I'd love to see an example of how this would look end-to-end with a container managed environment - i.e., how would you incorporate multitenancy into a managed bean (JSF, EJB etc.) currently using @PersistenceContext?

I suppose you could inject a @PersistenceUnit instead, but then how would you manage the EntityManager lifecycle? @PersistenceContext does it all for you. If you do something like call EntityManagerFactory.createEntityManager(map) in a @PostConstruct method, when do you close it?

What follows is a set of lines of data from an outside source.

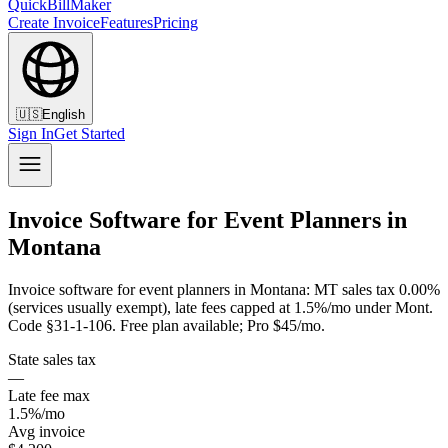
QuickBillMaker
Create Invoice
Features
Pricing
🇺🇸
English
Sign In
Get Started
Invoice Software for Event Planners in
Montana
Invoice software for event planners in Montana: MT sales tax 0.00%
(services usually exempt), late fees capped at 1.5%/mo under Mont.
Code §31-1-106. Free plan available; Pro $45/mo.
State sales tax
—
Late fee max
1.5%/mo
Avg invoice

How does it participate in transactions? etc.

If you set the tenant in the persistence.xml (persistence unit) then there is nothing required. If you are using a shared EntityManagerFactory for all tenants, then you need to set the tenant per transaction. This could be done using setProperty() on the EntityManager as the first operation of the transaction. It could also be done using Session events. I agree a Java EE example would be useful.
James.sutherland.oracle.com 12:44, 4 October 2011 (UTC)
I tried setting the tenant with session.setProperty() in the "postAcquireClientSession" callback - is that the right way to do it?
--Wrschneider.gmail.com 19:46, 13 October 2011 (UTC)

James - can you please look at this example to see if this is the right approach? If so, I could add it to the wiki page.

public class TenantListener extends SessionEventAdapter implements SessionEventListener {
public static final String TENANT_PROPERTY = "eclipselink.tenant-id";
 
@Override
public void postAcquireClientSession(SessionEvent event) {
	Session session = event.getSession();
	session.setProperty(TENANT_PROPERTY, **value**);
}

Register this listener in persistence.xml with the property "eclipselink.session-event-listener" and inject the @PersistenceContext as usual.

Does that sound right to you? Thanks!